Nella Torino dell’Ottocento – tra anime giovani ferite e nostalgia di
Dio intuita – ha iniziato a brillare la sua stella, quella stella che
lo fece passare alla storia come il “santo dei giovani”. Tant’è che
oggi, nel mezzo di un contesto nel quale dell’educazione si parla come
di una sfida o di un’emergenza, si guarda volentieri a lui come alla
musa ispiratrice capace di farci vincere lo scoraggiamento della fatica.
“L’educazione è una cosa del cuore. Prima ama quello che i giovani
amano, poi essi ameranno quello che ami tu” – disse un giorno San
Giovanni Bosco, santo del quale dopodomani celebreremo la festa.

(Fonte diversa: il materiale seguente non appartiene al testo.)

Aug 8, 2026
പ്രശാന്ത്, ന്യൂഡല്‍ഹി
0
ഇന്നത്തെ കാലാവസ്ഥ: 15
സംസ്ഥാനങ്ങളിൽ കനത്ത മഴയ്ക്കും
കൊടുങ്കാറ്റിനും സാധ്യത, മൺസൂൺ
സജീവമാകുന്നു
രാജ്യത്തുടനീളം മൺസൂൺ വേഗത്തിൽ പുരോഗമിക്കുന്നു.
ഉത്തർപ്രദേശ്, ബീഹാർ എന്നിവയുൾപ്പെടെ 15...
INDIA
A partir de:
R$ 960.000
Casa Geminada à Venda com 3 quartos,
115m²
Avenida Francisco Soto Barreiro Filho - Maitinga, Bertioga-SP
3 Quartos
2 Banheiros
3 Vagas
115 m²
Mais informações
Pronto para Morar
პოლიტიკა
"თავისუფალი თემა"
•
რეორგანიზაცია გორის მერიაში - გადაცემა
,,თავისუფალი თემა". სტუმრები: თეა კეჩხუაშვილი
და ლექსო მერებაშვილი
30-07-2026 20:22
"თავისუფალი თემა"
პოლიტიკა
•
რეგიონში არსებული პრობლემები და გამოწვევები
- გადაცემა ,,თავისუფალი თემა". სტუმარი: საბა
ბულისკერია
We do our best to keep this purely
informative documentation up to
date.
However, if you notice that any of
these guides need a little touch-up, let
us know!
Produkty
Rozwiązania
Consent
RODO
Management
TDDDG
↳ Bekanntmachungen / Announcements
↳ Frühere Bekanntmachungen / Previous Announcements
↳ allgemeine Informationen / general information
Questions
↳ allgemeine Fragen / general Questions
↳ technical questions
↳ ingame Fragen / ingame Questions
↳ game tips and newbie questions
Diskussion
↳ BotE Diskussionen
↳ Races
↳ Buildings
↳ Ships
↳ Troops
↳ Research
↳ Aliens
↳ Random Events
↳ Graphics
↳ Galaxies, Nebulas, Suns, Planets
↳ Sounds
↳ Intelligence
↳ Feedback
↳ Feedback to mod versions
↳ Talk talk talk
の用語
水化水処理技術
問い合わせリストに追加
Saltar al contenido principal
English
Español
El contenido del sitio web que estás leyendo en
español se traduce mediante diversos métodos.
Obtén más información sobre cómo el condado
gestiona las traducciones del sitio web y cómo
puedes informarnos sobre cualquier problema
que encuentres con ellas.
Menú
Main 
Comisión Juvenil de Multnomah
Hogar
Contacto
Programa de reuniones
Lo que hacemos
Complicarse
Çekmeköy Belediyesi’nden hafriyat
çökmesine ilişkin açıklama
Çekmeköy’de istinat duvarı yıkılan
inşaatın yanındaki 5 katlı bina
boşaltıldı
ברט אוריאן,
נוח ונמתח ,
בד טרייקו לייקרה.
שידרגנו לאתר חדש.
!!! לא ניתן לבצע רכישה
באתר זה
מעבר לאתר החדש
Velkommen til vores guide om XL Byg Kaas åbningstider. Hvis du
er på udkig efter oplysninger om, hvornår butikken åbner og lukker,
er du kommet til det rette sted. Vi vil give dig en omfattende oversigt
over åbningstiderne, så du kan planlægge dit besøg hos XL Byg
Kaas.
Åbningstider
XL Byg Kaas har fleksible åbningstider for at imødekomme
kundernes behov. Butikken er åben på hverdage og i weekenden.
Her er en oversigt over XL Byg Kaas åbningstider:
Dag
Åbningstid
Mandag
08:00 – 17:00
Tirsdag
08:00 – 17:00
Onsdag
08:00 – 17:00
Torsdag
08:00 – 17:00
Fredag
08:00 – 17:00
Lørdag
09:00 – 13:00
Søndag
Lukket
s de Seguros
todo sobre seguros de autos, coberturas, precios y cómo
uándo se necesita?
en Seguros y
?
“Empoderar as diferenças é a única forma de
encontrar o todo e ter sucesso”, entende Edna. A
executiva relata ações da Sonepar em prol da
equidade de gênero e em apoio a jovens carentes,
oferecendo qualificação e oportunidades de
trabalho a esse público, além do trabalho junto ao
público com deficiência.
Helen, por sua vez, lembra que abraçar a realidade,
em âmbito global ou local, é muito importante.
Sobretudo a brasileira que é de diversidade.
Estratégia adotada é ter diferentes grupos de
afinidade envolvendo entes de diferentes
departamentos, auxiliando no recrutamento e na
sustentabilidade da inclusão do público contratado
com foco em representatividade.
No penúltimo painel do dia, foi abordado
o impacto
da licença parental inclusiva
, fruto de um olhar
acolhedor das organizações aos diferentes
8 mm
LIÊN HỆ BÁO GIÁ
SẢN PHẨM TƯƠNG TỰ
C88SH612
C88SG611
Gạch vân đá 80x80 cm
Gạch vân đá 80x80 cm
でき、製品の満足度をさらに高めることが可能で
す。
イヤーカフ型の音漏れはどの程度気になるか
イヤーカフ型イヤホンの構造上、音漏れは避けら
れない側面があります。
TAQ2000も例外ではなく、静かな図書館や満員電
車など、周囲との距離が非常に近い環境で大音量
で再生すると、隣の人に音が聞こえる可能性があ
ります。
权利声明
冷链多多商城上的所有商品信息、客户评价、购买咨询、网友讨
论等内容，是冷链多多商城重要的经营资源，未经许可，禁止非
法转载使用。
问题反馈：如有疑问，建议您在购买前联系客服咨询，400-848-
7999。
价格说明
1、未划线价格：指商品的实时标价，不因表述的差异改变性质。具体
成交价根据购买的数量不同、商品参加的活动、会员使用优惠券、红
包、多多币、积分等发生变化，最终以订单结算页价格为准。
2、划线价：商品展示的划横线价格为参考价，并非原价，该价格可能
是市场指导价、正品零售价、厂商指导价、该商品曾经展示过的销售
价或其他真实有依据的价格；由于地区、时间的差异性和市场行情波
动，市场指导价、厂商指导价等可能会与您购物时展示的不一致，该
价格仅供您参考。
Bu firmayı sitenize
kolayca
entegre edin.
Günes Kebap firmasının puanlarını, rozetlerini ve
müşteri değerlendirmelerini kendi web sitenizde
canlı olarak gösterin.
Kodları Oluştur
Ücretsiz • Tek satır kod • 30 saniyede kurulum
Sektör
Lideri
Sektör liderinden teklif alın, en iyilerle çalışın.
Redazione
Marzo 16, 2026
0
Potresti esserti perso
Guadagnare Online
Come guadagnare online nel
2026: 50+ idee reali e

Oggi in molti dicono di amare i giovani, non tutti sono disposti ad
iniziare ad amare quello che i giovani amano per poi aiutarli ad amare
valori di portata gigantesca. Forse la differenza è che a don Bosco
mamma Margherita aveva insegnato bene l’arte di fare lo zabaione. Un
alimento molto buono e tutto sommato semplice da realizzare: uova e
zucchero. Ciò che lo rende speciale, però, è il tempo e l’energia che ci
vuole per mescolare questi due ingredienti fino ad ottenere quella
squisita crema che diventa la delizia di molti palati. Educare un
ragazzo alla vita buona è un po’ come fare lo zabaione: spendere un
sacco di energie per aiutarlo a tirare fuori il meglio di sé, ad aprire
gli occhi sulla straordinaria potenzialità ch’è nascosta in lui,
faticare per estrapolare dal marmo della sua esistenza quello splendido
capolavoro che vi è imbrigliato dentro. È un po’ come mescolare le uova
con lo zucchero: mescolare la vita del ragazzo con la vita di Dio, o di
quell’ideale di uomo e di donna verso il quale un educatore tende a
spingere la sua fatica educativa. Con un particolare tutto casalingo: le
mamme, nel mentre fanno lo zabaione, mescolando mettono anche in conto
di sporcarsi, tant’è che spesso le vediamo all’opera munite del loro
grembiule da casalinghe. Forse anche educare chiede di mettere in conto
di sporcarsi: lavorare con la libertà dell’uomo è lavorare in un
cantiere di frontiera, laddove il fascino dell’innamoramento chiede di
rischiare per rimanere fedeli ad un sogno. Per don Bosco i giovani non
sono mai stati un pacco postale su cui attaccare una destinazione e
collocarli su un nastro trasportatore: nelle strade di Torino insegnò
loro che “sveglio” è sì il contrario di “addormentato”, ma soprattutto
l’esatto contrario di “rassegnato”, proprio quel tipo di esecutore senza
fantasia che nessun datore di lavoro vorrebbe in nessun posto.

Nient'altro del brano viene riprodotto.